# Federated Learning
- Adapted from github given
- Need to modify svm function

In [1]:
%load_ext autoreload
%autoreload 2

In [2]:
import numpy as np
import matplotlib.pyplot as plt
%matplotlib inline

In [3]:
import sys
sys.path.insert(0, '..')

In [4]:
from frecency import sample, frecency_points
from frecency import sample_suggestions_normal as sample_suggestions

## Linear Regression

This section is mostly to check that's it possible to fit a linear model perfectly to the data.

In [5]:
from sklearn.linear_model import LinearRegression

To fit a model, we sample a lot of these scores and also add noise on top to make the problem more similar to the real application.

In [6]:
n = int(1e6)
noise = np.random.normal(0, 2, size=(n))
X, y = sample(n)
y += noise

In [7]:
model = LinearRegression(fit_intercept=False)
model.fit(X, y)

LinearRegression(copy_X=True, fit_intercept=False, n_jobs=None, normalize=False)

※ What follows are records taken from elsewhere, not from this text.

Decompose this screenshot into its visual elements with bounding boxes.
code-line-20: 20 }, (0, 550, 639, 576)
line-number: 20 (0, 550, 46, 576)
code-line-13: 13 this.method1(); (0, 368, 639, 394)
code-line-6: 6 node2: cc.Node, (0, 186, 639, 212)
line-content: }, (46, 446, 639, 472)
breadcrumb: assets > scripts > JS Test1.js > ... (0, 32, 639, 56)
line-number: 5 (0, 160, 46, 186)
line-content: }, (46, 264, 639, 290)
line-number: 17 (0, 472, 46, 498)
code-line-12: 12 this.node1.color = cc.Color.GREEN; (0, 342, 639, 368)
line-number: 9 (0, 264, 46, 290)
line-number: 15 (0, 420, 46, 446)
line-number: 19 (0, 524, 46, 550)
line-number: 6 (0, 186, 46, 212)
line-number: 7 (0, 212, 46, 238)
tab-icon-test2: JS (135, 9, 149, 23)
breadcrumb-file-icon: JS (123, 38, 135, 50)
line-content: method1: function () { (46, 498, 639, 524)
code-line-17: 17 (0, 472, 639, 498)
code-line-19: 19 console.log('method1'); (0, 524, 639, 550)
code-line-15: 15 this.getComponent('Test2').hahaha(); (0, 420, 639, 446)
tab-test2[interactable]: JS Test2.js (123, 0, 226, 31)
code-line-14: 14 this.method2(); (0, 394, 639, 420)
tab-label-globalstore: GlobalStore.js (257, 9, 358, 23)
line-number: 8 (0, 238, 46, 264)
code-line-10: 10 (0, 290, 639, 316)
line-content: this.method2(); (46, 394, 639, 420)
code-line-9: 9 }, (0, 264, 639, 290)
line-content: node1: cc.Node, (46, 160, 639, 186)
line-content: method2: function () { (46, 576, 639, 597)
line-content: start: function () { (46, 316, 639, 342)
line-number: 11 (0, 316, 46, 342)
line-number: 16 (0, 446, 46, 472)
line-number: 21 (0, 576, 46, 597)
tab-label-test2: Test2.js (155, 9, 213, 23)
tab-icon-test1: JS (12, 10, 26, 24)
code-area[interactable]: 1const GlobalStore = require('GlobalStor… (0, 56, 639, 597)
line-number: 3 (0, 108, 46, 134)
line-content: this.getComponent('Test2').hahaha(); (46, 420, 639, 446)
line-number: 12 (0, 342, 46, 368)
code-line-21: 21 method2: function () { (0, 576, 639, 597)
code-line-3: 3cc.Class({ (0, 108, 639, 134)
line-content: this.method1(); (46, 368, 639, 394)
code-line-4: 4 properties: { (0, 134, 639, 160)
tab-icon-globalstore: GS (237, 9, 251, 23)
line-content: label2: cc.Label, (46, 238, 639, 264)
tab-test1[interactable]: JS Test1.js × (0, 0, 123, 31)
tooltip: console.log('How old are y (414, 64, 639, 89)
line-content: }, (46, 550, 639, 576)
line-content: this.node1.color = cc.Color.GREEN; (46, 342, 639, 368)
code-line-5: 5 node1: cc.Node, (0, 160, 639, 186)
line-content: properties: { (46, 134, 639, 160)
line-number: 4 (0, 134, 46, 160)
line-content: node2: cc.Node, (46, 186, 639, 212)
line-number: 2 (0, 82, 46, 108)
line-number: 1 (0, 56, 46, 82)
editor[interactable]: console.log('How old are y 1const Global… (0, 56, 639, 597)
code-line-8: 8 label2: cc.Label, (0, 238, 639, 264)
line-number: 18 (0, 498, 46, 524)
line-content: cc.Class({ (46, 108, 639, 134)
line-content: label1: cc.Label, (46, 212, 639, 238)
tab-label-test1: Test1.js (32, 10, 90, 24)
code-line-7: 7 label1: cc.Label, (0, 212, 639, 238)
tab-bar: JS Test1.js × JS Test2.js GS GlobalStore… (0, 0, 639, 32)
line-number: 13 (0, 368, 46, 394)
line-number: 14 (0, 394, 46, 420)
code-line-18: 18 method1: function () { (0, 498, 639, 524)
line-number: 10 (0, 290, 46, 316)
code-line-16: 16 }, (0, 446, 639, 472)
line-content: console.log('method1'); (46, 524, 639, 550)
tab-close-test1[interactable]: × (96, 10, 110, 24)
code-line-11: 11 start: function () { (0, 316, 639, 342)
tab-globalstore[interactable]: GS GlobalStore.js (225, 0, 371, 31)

The resulting coefficients are extremely close to the actual frecency weights. How close they are depends on how much noise we add to the data matrix.

In [8]:
zip(model.coef_, frecency_points)

<zip at 0x7f1f54502140>

In [9]:
model.coef_ - frecency_points

array([ 0.01142331, -0.00414405, -0.00727568, -0.00296244,  0.00730539,
        0.00425576, -0.00085231,  0.00388006,  0.00033414,  0.01045079,
        0.00870776,  0.01075625, -0.0058682 ,  0.01195736,  0.00571056])

## Ranking and SVM loss

Now, we make the problem slightly more difficult: Instead of just learning the frecency function from data, we try to learn it from user interactions. The training data now consists of a variable number of history suggestions and their respective features. The label corresponds to the suggestion that the user clicked on. We still assume that the user clicks on the item with the highest frecency score.

### Preprocessing

Gradient descent generally works better when the data is centered around the origin:

In [10]:
from utils import normalize

In [11]:
X = normalize(X)

### Optimizers

In [12]:
from algos import GradientDescent, AdaptiveGradientDescent, DecayedGradientDescent, RProp, Adam

### Hinge Loss (SVM loss)

To supervise training, we keep logging the loss:

In [13]:
def svm_loss(preds, ys, delta=0):
    correct = ys.argmax()
    score_correct = preds[correct]
    
    loss = 0
    
    for i, pred in enumerate(preds):
        loss += max(0, pred + delta - score_correct)            
            
    return loss

### Helpers

During training, we want to supervise the learning process and save the best models.

In [14]:
from utils import ModelCheckpoint

accuracy needs to be measured carefully here: In our simulation, we assume that the current frecency is the perfect ranking function. But because items sometimes get the same frecency scores, there can be more than one correct answer:

In [15]:
def rank_accuracy(y, preds):
    correct = 0.
    
    for yi, pi in zip(y, preds):
        if yi[pi.argmax()] == yi.max():
            correct += 1
            
    return correct / len(y)

The `SVMRanking` class is the main mechanism for fitting models.

In [44]:
class SVMRanking:
    def __init__(self, delta):
        self.delta = delta
        
    def fit(self, data_generator, optimizer, num_iterations=10, callbacks=[]):
        X, y = data_generator(1)
        num_features = X[0].shape[1]
        self.W = frecency_points + (np.random.random(size=(num_features)) - 0.5) * 100
        
        for j in range(num_iterations):
            X, y = data_generator(4000)
            
            preds = self.predict(X)
            gradient = np.zeros(num_features)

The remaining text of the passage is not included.